BEGIN DATA

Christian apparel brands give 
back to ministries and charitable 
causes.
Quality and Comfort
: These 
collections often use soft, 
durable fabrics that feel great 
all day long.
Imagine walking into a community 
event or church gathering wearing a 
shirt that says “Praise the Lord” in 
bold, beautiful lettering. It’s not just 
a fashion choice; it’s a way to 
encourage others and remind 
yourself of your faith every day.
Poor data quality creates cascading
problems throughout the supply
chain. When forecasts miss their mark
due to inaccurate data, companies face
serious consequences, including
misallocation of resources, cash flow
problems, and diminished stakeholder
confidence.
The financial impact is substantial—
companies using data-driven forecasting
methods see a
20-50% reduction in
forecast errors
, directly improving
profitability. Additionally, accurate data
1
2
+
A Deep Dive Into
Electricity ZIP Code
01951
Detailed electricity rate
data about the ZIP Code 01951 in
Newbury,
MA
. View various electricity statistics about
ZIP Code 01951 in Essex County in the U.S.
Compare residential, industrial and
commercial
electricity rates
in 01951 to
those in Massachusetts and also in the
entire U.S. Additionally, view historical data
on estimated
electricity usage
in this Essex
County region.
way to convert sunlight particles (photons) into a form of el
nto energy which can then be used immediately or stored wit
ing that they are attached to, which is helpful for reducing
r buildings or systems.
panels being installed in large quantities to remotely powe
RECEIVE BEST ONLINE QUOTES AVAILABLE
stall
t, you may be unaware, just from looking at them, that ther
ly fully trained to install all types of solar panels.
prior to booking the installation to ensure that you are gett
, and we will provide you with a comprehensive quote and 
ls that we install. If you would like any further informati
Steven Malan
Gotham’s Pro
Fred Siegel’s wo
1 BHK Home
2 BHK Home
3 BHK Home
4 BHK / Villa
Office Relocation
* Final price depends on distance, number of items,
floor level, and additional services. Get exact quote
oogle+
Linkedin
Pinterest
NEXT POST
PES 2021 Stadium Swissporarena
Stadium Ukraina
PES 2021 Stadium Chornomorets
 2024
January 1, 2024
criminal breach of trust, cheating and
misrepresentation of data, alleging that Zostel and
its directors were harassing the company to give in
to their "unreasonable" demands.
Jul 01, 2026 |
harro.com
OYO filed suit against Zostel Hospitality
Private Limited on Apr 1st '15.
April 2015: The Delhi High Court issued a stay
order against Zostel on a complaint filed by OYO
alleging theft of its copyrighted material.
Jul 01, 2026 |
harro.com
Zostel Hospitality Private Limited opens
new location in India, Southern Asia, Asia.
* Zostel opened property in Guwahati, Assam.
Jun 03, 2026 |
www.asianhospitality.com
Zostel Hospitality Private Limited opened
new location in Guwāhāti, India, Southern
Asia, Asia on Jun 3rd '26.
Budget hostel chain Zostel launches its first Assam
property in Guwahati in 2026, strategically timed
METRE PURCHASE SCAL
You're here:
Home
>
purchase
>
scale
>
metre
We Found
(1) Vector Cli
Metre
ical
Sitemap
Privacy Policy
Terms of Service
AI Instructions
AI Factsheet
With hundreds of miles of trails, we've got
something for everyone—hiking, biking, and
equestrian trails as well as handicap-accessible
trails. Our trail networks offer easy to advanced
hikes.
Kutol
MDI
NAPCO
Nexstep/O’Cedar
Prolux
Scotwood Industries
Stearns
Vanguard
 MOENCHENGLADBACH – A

END DATA

#### [EXERCISE]
Set the listing above down again exactly.

#### [THE ANSWER]
Christian apparel brands give 
back to ministries and charitable 
causes.
Quality and Comfort
: These 
collections often use soft, 
durable fabrics that feel great 
all day long.
Imagine walking into a community 
event or church gathering wearing a 
shirt that says “Praise the Lord” in 
bold, beautiful lettering. It’s not just 
a fashion choice; it’s a way to 
encourage others and remind 
yourself of your faith every day.
Poor data quality creates cascading
problems throughout the supply
chain. When forecasts miss their mark
due to inaccurate data, companies face
serious consequences, including
misallocation of resources, cash flow
problems, and diminished stakeholder
confidence.
The financial impact is substantial—
companies using data-driven forecasting
methods see a
20-50% reduction in
forecast errors
, directly improving
profitability. Additionally, accurate data
1
2
+
A Deep Dive Into
Electricity ZIP Code
01951
Detailed electricity rate
data about the ZIP Code 01951 in
Newbury,
MA
. View various electricity statistics about
ZIP Code 01951 in Essex County in the U.S.
Compare residential, industrial and
commercial
electricity rates
in 01951 to
those in Massachusetts and also in the
entire U.S. Additionally, view historical data
on estimated
electricity usage
in this Essex
County region.
way to convert sunlight particles (photons) into a form of el
nto energy which can then be used immediately or stored wit
ing that they are attached to, which is helpful for reducing
r buildings or systems.
panels being installed in large quantities to remotely powe
RECEIVE BEST ONLINE QUOTES AVAILABLE
stall
t, you may be unaware, just from looking at them, that ther
ly fully trained to install all types of solar panels.
prior to booking the installation to ensure that you are gett
, and we will provide you with a comprehensive quote and 
ls that we install. If you would like any further informati
Steven Malan
Gotham’s Pro
Fred Siegel’s wo
1 BHK Home
2 BHK Home
3 BHK Home
4 BHK / Villa
Office Relocation
* Final price depends on distance, number of items,
floor level, and additional services. Get exact quote
oogle+
Linkedin
Pinterest
NEXT POST
PES 2021 Stadium Swissporarena
Stadium Ukraina
PES 2021 Stadium Chornomorets
 2024
January 1, 2024
criminal breach of trust, cheating and
misrepresentation of data, alleging that Zostel and
its directors were harassing the company to give in
to their "unreasonable" demands.
Jul 01, 2026 |
harro.com
OYO filed suit against Zostel Hospitality
Private Limited on Apr 1st '15.
April 2015: The Delhi High Court issued a stay
order against Zostel on a complaint filed by OYO
alleging theft of its copyrighted material.
Jul 01, 2026 |
harro.com
Zostel Hospitality Private Limited opens
new location in India, Southern Asia, Asia.
* Zostel opened property in Guwahati, Assam.
Jun 03, 2026 |
www.asianhospitality.com
Zostel Hospitality Private Limited opened
new location in Guwāhāti, India, Southern
Asia, Asia on Jun 3rd '26.
Budget hostel chain Zostel launches its first Assam
property in Guwahati in 2026, strategically timed
METRE PURCHASE SCAL
You're here:
Home
>
purchase
>
scale
>
metre
We Found
(1) Vector Cli
Metre
ical
Sitemap
Privacy Policy
Terms of Service
AI Instructions
AI Factsheet
With hundreds of miles of trails, we've got
something for everyone—hiking, biking, and
equestrian trails as well as handicap-accessible
trails. Our trail networks offer easy to advanced
hikes.
Kutol
MDI
NAPCO
Nexstep/O’Cedar
Prolux
Scotwood Industries
Stearns
Vanguard
 MOENCHENGLADBACH – A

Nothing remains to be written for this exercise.